L'abbaye de Plasy et la rivière Střela,  photo: Ivo Lukačovič,  Wikimedia CC BY-SA 2.5
Certains édifices de l'abbaye sont posés sur des marécages. En effet, entièrement en accord avec les principes cisterciens, Plasy a été fondé dans la vallée d'une rivière, Střela, qui y forme un méandre. Un canal artificiel a été édifié par les moines en dessous du couvent déjà au Moyen-âge, alimentant en eau un moulin et une scie. Le système d'eau créé à l'intérieur du bâtiment représente le principal message, le principal legs de Santini pour le présent. Nous descendons jusqu'en bas, au pied de l'escalier principal, pour nous en persuader :

« La plus grande rareté technique de Plasy réside dans la fondation de sa construction. En édifiant l'abbaye sur le méandre d'une rivière, les moines ont dû faire face à un sous-sol instable qui ne permettait pas l'édification de fondations classiques. Le problème a été résolu à l'aide de 5100 pilotis en bois de chêne enfoncés dans le sol sur lesquels on a posé une grille de poutres qui supporte tout le poids des murs élevés en-dessus. Pour que le bois ne pourrisse pas, on a empêché l'entrée de l'air, en submergeant les poutres dans l'eau. Sous l'effet de l'eau qui perdure depuis plus de 300 ans, le chêne s'est transformé en bois pétrifié. »

Photo: CzechTourism
L'eau est amenée en permanence dans un réservoir au pied de l'escalier du couvent. Au fond, on peut apercevoir les poutres pétrifiées. L'eau qui tombe d'une fontaine aide à purifier l'air et maintenir la stabilité du microclimat. Et c'est ici aussi, dans la partie la plus basse du couvent, que se trouve une plaque avec le message en latin de Santini :

« Le principal message de Santini pour cette abbaye est le suivant : aedificum hoc sine aquis ruhet: sans l'eau, la construction s'écroulera. En regardant de plus près cette plaque, on se rend compte que c'est un chronogramme dont les lettres correspondent au chiffre 1720 et que cette plaque est à la fois la deuxième pierre de fondation de l'abbaye. »

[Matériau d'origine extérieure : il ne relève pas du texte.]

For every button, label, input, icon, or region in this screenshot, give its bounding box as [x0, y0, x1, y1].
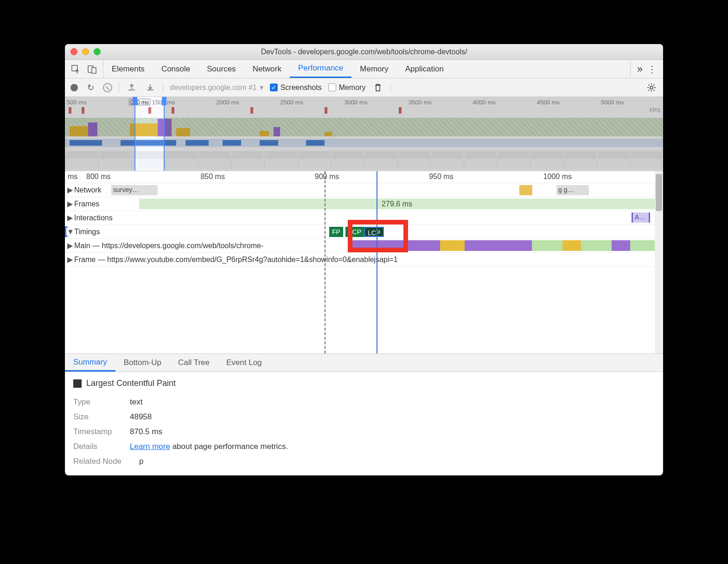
main-tick: 900 ms	[312, 171, 426, 183]
disclosure-triangle-icon[interactable]: ▶	[67, 241, 73, 250]
disclosure-triangle-icon[interactable]: ▶	[67, 199, 73, 208]
scrollbar-thumb[interactable]	[656, 174, 662, 211]
overview-timeline[interactable]: 500 ms 000 ms 1500 ms 2000 ms 2500 ms 30…	[65, 97, 663, 171]
main-tick: ms	[65, 171, 83, 183]
detail-tabs: Summary Bottom-Up Call Tree Event Log	[65, 353, 663, 372]
main-tick: 850 ms	[198, 171, 312, 183]
device-toggle-icon[interactable]	[86, 63, 98, 75]
track-network[interactable]: ▶ Network survey… g g…	[65, 183, 655, 197]
event-color-swatch	[73, 379, 82, 388]
track-frames-label: Frames	[74, 200, 99, 208]
main-tick: 1000 ms	[541, 171, 655, 183]
summary-panel: Largest Contentful Paint Typetext Size48…	[65, 372, 663, 475]
checkbox-checked-icon: ✓	[270, 83, 278, 91]
tab-application[interactable]: Application	[397, 60, 452, 78]
recording-selector-label: developers.google.com #1	[170, 83, 257, 92]
trash-icon[interactable]	[372, 82, 384, 94]
svg-rect-2	[92, 68, 96, 73]
track-frame-iframe[interactable]: ▶ Frame — https://www.youtube.com/embed/…	[65, 253, 655, 267]
frame-bar[interactable]: 279.6 ms	[139, 199, 655, 209]
perf-toolbar: ↻ developers.google.com #1 ▾ ✓ Screensho…	[65, 78, 663, 97]
track-interactions-label: Interactions	[74, 214, 113, 222]
tab-memory[interactable]: Memory	[351, 60, 396, 78]
summary-details-key: Details	[73, 442, 124, 451]
summary-timestamp-key: Timestamp	[73, 427, 124, 436]
screenshots-label: Screenshots	[281, 83, 322, 92]
network-item[interactable]: survey…	[111, 185, 158, 195]
record-button[interactable]	[70, 84, 78, 91]
summary-title: Largest Contentful Paint	[86, 378, 176, 388]
summary-size-key: Size	[73, 412, 124, 422]
disclosure-triangle-down-icon[interactable]: ▼	[67, 228, 73, 236]
dtab-summary[interactable]: Summary	[65, 354, 115, 372]
chevron-down-icon: ▾	[260, 83, 263, 92]
settings-kebab-icon[interactable]: ⋮	[647, 64, 657, 75]
panel-tabs: Elements Console Sources Network Perform…	[65, 60, 663, 78]
summary-type-val: text	[130, 397, 142, 407]
tab-sources[interactable]: Sources	[198, 60, 244, 78]
flamechart-area[interactable]: ms 800 ms 850 ms 900 ms 950 ms 1000 ms ▶…	[65, 171, 663, 353]
track-frame-iframe-label: Frame — https://www.youtube.com/embed/G_…	[74, 256, 401, 264]
summary-size-val: 48958	[130, 412, 152, 422]
main-tick: 800 ms	[83, 171, 198, 183]
window-title: DevTools - developers.google.com/web/too…	[65, 48, 663, 56]
track-frames[interactable]: ▶ Frames 279.6 ms	[65, 197, 655, 211]
playhead[interactable]	[377, 171, 377, 353]
track-network-label: Network	[74, 186, 102, 194]
flamechart-ruler: ms 800 ms 850 ms 900 ms 950 ms 1000 ms	[65, 171, 655, 183]
save-profile-icon[interactable]	[144, 82, 156, 94]
summary-type-key: Type	[73, 397, 124, 407]
selection-handle-right[interactable]	[162, 97, 166, 105]
tab-network[interactable]: Network	[244, 60, 290, 78]
track-main-label: Main — https://developers.google.com/web…	[74, 242, 266, 250]
checkbox-unchecked-icon	[328, 83, 336, 91]
dtab-event-log[interactable]: Event Log	[218, 354, 270, 372]
tab-console[interactable]: Console	[153, 60, 198, 78]
memory-checkbox[interactable]: Memory	[328, 83, 366, 92]
memory-label: Memory	[339, 83, 366, 92]
vertical-scrollbar[interactable]	[655, 171, 663, 353]
summary-related-key: Related Node	[73, 457, 134, 466]
tab-elements[interactable]: Elements	[103, 60, 153, 78]
screenshots-checkbox[interactable]: ✓ Screenshots	[270, 83, 322, 92]
more-tabs-icon[interactable]: »	[637, 63, 643, 75]
annotation-highlight-box	[348, 220, 408, 252]
tab-performance[interactable]: Performance	[290, 60, 351, 78]
network-item[interactable]: g g…	[556, 185, 589, 195]
interaction-item[interactable]: A…	[632, 212, 650, 223]
disclosure-triangle-icon[interactable]: ▶	[67, 186, 73, 194]
dtab-call-tree[interactable]: Call Tree	[170, 354, 218, 372]
reload-button[interactable]: ↻	[84, 82, 96, 94]
titlebar: DevTools - developers.google.com/web/too…	[65, 44, 663, 60]
summary-related-val: p	[139, 457, 143, 466]
hover-marker	[325, 171, 326, 353]
track-timings-label: Timings	[74, 228, 100, 236]
disclosure-triangle-icon[interactable]: ▶	[67, 213, 73, 222]
devtools-window: DevTools - developers.google.com/web/too…	[65, 44, 663, 475]
inspect-element-icon[interactable]	[70, 63, 82, 75]
summary-timestamp-val: 870.5 ms	[130, 427, 162, 436]
overview-selection[interactable]	[134, 97, 165, 171]
gear-icon[interactable]	[645, 82, 658, 94]
dtab-bottom-up[interactable]: Bottom-Up	[115, 354, 170, 372]
clear-button[interactable]	[103, 83, 112, 92]
main-tick: 950 ms	[426, 171, 540, 183]
load-profile-icon[interactable]	[126, 82, 138, 94]
learn-more-link[interactable]: Learn more	[130, 442, 170, 451]
summary-details-rest: about page performance metrics.	[170, 442, 288, 451]
network-item[interactable]	[519, 185, 532, 195]
recording-selector[interactable]: developers.google.com #1 ▾	[170, 83, 263, 92]
disclosure-triangle-icon[interactable]: ▶	[67, 255, 73, 264]
timing-fp-badge[interactable]: FP	[329, 227, 343, 237]
selection-handle-left[interactable]	[133, 97, 137, 105]
svg-point-3	[650, 86, 653, 89]
timings-bracket	[65, 226, 68, 237]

Statue de sainte Lutgarde,  photo: Radio Prague
Laissé à l'abandon sous le régime précédent, l'abbaye de Plasy passe par une restauration permanente. Depuis 1995, elle est monument culturel national.

Ces vendredi et samedi, l'abbaye de Plasy restera ouvert jusqu'à minuit. En hommage à Santini, elle proposera des visites noctures intitulées « Sous les étoiles de Santini » en allusion au symbole préféré de cet architecte de génie.

On peut trouver aussi un morceau de Plasy à Prague : L'abbé de Plasy Evžen Tyttl a commandé en 1710 au sculpteur Matyáš Bernard Braun de créer une statue de sainte Lutgarde pour la gloire de l'abbaye de Plasy à Prague. La sculpture orne depuis le pont Charles.